Exercise directions | Copy every line that holds the string "desarrollar" from the data below.

Extracted page text data
● ● ● ● ● ● ●
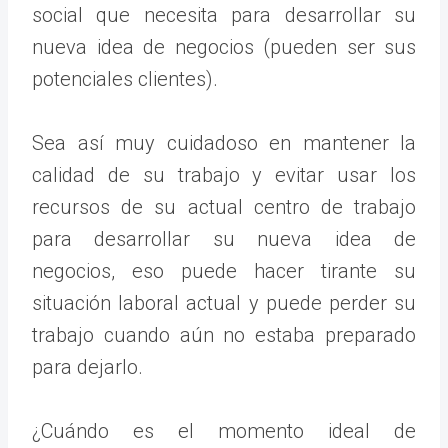
social que necesita para desarrollar su
nueva idea de negocios (pueden ser sus
potenciales clientes).
Sea así muy cuidadoso en mantener la
calidad de su trabajo y evitar usar los
recursos de su actual centro de trabajo
para desarrollar su nueva idea de
negocios, eso puede hacer tirante su
situación laboral actual y puede perder su
trabajo cuando aún no estaba preparado
para dejarlo.
¿Cuándo es el momento ideal de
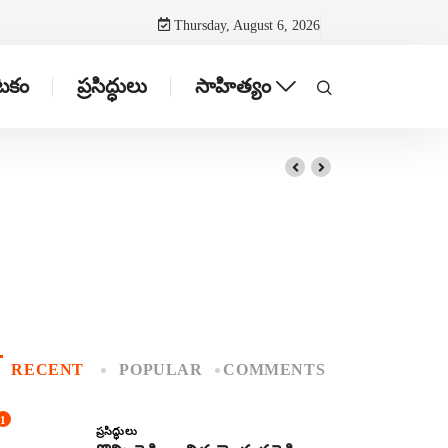
Thursday, August 6, 2026
ాటకం
ప్రసిద్ధులు
సాహిత్యం
RECENT
POPULAR
COMMENTS
1
ప్రసిద్ధులు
● ● ● ● ● ● ●
Reply |
social que necesita para desarrollar su
para desarrollar su nueva idea de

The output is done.